A.16. Le Conseil des ministres considère que les données collectées par le fonds notarial en vertu de l’article 117, § 6, alinéa 3, 3°, de la loi du 16 mars 1803, en ce compris l’identification du défunt, sont nécessaires pour permettre au fonds de contrôler le nombre d’actes de renonciation qu’un notaire a reçus pour une même succession, le législateur ayant expressément attribué cette mission au fonds notarial par l’alinéa ajouté à l’article 117, § 1er, de la loi du 16 mars 1803, en vertu duquel le fonds soutient les notaires dans le cadre de leurs missions sociales et sociétales.
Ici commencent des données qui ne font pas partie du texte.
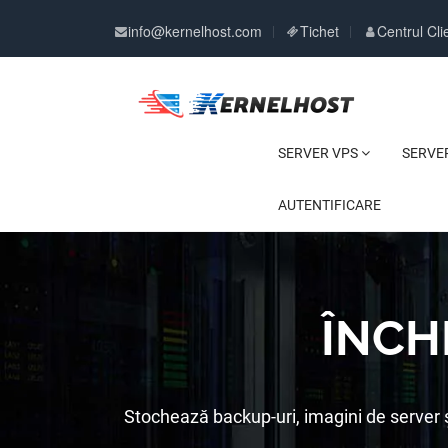
info@kernelhost.com
Tichet
Centrul Clie
SERVER VPS
SERVE
AUTENTIFICARE
ÎNCH
Stochează backup-uri, imagini de server ș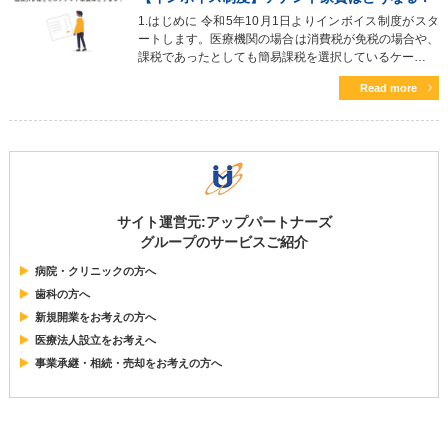
1.はじめに 令和5年10月1日よりインボイス制度がスタ
ートします。医療機関の場合は消費税が免税の場合や、
課税であったとしても簡易課税を選択しているケー…
Read more
サイト運営元:アップパートナーズ
グループのサービスご紹介
病院・クリニックの方へ
歯科の方へ
新規開業をお考えの方へ
医療法人設立をお考えへ
事業承継・相続・売却をお考えの方へ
Le Conseil des ministres ajoute que, si les notaires sont soumis à l’obligation de regrouper, quand c’est possible, toutes les déclarations de succession dans le cadre d’un seul acte, c’est parce que, vu la nature spécifique de leur rôle, leur monopole et la confiance que le public place en eux, certains d’entre eux pourraient être incités à augmenter leurs revenus globaux en multipliant le nombre d’actes traités. Le regroupement de plusieurs déclarations en un seul acte entraîne également des frais pour le notaire. De plus, le simple fait d’être contraint de communiquer les données prévues à l’article 117, § 6, alinéa 3, 3°, de la loi du 16 mars 1803 au fonds notarial a un effet dissuasif.
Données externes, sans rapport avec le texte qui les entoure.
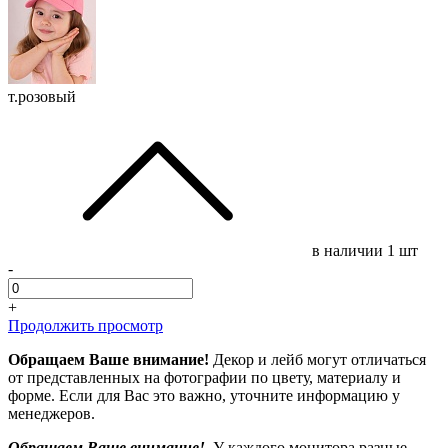
т.розовый
в наличии
1 шт
-
+
Продолжить просмотр
Обращаем Ваше внимание!
Декор и лейб могут отличаться
от представленных на фотографии по цвету, материалу и
форме. Если для Вас это важно, уточните информацию у
менеджеров.
Обращаем Ваше внимание!
У каждого монитора разные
Le Conseil des ministres relève que c’est uniquement les nom, prénoms et numéro d’identification du défunt qui sont collectés, à l’exclusion de ceux du renonçant.
A.17. Les parties requérantes répondent que, comme en ce qui concerne la première branche, c’est au regard de finalités déterminées et explicites que la pertinence, l’adéquation et la nécessité des données collectées doivent être examinées, et non au regard d’une mission du responsable du traitement des données définie seulement de manière générale. Elles soulignent que les finalités des données collectées en vertu de l’article 117, § 6, alinéa 3, 3°, de la loi du 16 mars 1803 sont prévues à l’article 117, § 6, alinéa 5, de la même loi, ce qu’attestent les travaux préparatoires, puisque le législateur, en réponse à l’avis de l’Autorité de protection des données, a indiqué qu’il était préférable de ne pas énumérer, dans le paragraphe 1er de l’article 117, précité, les différentes missions du fonds notarial, dès lors que toutes ces missions sont décrites de manière claire et exhaustive « dans l’article 117
même » (Doc. parl., Chambre, 2021-2022, DOC 55-2868/001, p. 52). Elles ajoutent que les missions du fonds décrites aux paragraphes 3 à 5 de cette disposition n’incluent clairement pas le contrôle du respect, par les notaires, de leur obligation de regrouper, dans la mesure du possible, les déclarations de renonciation à succession dans un seul acte.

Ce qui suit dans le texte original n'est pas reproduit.